COLUMNS = ["apple", "pear", "orange"]

N_ROWS = 1000


def create_data(columns, n_rows):

    size = n_rows * len(COLUMNS)

    data = np.random.randint(0, n_rows, size=size).reshape(n_rows, len(COLUMNS))

    df = pd.DataFrame(data=data, columns=COLUMNS)

    df.index.name = "row_id"

    return df.reset_index().to_dict(orient="records")


app.layout = html.Div(
    [
        dcc.Store(id="diff-store"),
        html.P("Changes to DataTable:"),
        html.Div(id="data-diff"),
        html.Button("Diff DataTable", id="button"),
        dash_table.DataTable(
            id="table-data-diff",
            columns=[{"id": col, "name": col, "type": "numeric"} for col in COLUMNS],
            editable=True,
            data=create_data(COLUMNS, N_ROWS),
            page_size=20,
        ),
    ]
)


@app.callback(
    Output("diff-store", "data"),
    [Input("table-data-diff", "data_timestamp")],
    [
        State("table-data-diff", "data"),
        State("table-data-diff", "data_previous"),
        State("diff-store", "data"),
    ],
)
def capture_diffs(ts, data, data_previous, diff_store_data):

    if ts is None:

        raise PreventUpdate

    diff_store_data = diff_store_data or {}

    diff_store_data[ts] = diff_dashtable(data, data_previous)
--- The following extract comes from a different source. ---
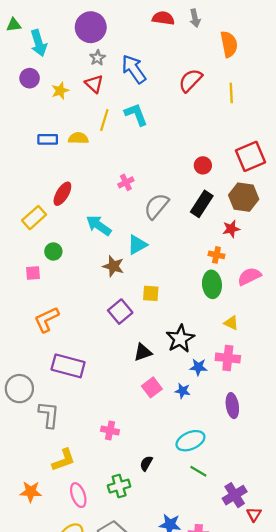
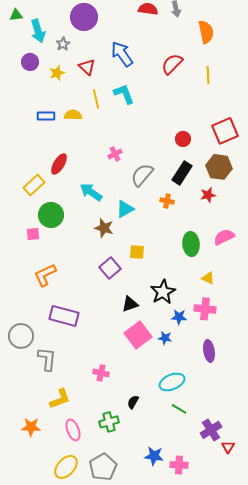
gray star: (98, 58) -> (63, 44), moved
yellow line: (104, 120) -> (96, 99), turned -30
green circle: (53, 251) -> (51, 215), size x1.6
orange cross: (216, 255) -> (167, 201), moved
pink square: (152, 387) -> (138, 335), size x1.5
    return diff_store_data


@app.callback(
    Output("data-diff", "children"),
    [Input("button", "n_clicks")],
    [State("diff-store", "data")],
)
def update_output(n_clicks, diff_store_data):

    if n_clicks is None:

        raise PreventUpdate

    if diff_store_data:

        dt_changes = []

        for v in diff_store_data.values():

            dt_changes.append(f"* {v}")

        return [dcc.Markdown(change) for change in dt_changes]

    else:

        return "No Changes to DataTable"


if __name__ == "__main__":

    app.run_server(debug=True)
2 Likes

Above solution was very helpful but I think it missed some things (wouldn’t fire if you deleted an item since it shows up as a null value. Solution might have other troubles with blanks too?). I modified to:

def diff_dashtable(data, data_previous, row_id_name=None):
    """Generate a diff of Dash DataTable data.

    Modified from: https://community.plotly.com/t/detecting-changed-cell-in-editable-datatable/26219/2

    Parameters
    ----------
    data: DataTable property (https://dash.plot.ly/datatable/reference)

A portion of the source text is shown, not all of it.